Definitive diagnosis requires laboratory effort. Culture, histopathology and immunology can be used to for the diagnosis. First, a portion of the infected tissue will be surgically removed and used for a biopsy. Since the fungus can not tolerate refrigeration, the biopsied material needs to be incubated immediately once it is collected. Then, the examination will investigate the presence of thin-walled, wide, hyaline, coenocytic hyphae and internal cleavage for the production of the sporangiospores in H&E (Haemotoxylin and Eosin) stained sections. Other characteristics of its appearance mentioned in the morphology section might also be used to identify the species. Moreover, the histopathology test will expect a granuloma consisting of a variety of immune cells in which hypha or hyphal fragments (4–10 μm diameter) often stain bright pink in H&E sections. When biopsy is not available, immunofluorescent test can also be used to identify B. ranarum strains. Five specific antigens have been identified that can be used measured in the sera of the infected patients using antibodies conjugated to fluorescein dye. The diagnosis of the rare cases, such as gastrointestinal basidiobolomycosis, is challenging given the nonspecific clinical presentation as well as the need for surgical biopsy.

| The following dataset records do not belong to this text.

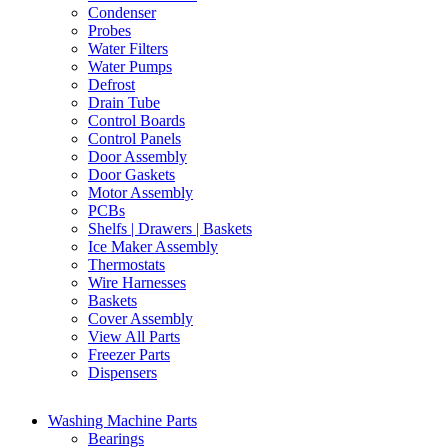
Condenser
Probes
Water Filters
Water Pumps
Defrost
Drain Tube
Control Boards
Control Panels
Door Assembly
Door Gaskets
Motor Assembly
PCBs
Shelfs | Drawers | Baskets
Ice Maker Assembly
Thermostats
Wire Harnesses
Baskets
Cover Assembly
View All Parts
Freezer Parts
Dispensers
Washing Machine Parts
Bearings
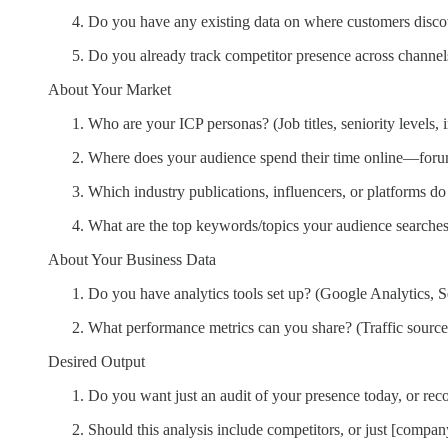
Do you have any existing data on where customers disc
Do you already track competitor presence across channel
About Your Market
Who are your ICP personas? (Job titles, seniority levels, 
Where does your audience spend their time online—forums
Which industry publications, influencers, or platforms do 
What are the top keywords/topics your audience searches 
About Your Business Data
Do you have analytics tools set up? (Google Analytics, 
What performance metrics can you share? (Traffic source
Desired Output
Do you want just an audit of your presence today, or re
Should this analysis include competitors, or just [compan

Many cases are thought to resolve spontaneously, although surgical intervention may be help to debulk the infected tissue. The most common treatment is taking potassium iodide (KI) on a daily basis for a half of a year to one-year period. For the patients who can not response to KI, some successful cases with other treatments also reported that medications including cotrimoxazole, amphotericin B, itraconazole, and ketoconazole might also show beneficial effects. In addition, given the fact that Conidiobolus coronatus infection causes a similar disease as B. ranarum infection does, coupled with the fact that fluconazole shows great effects on treating C. coronatus infection, there might be a possibility that fluconazole will also be effective in treating B. ranarum infection.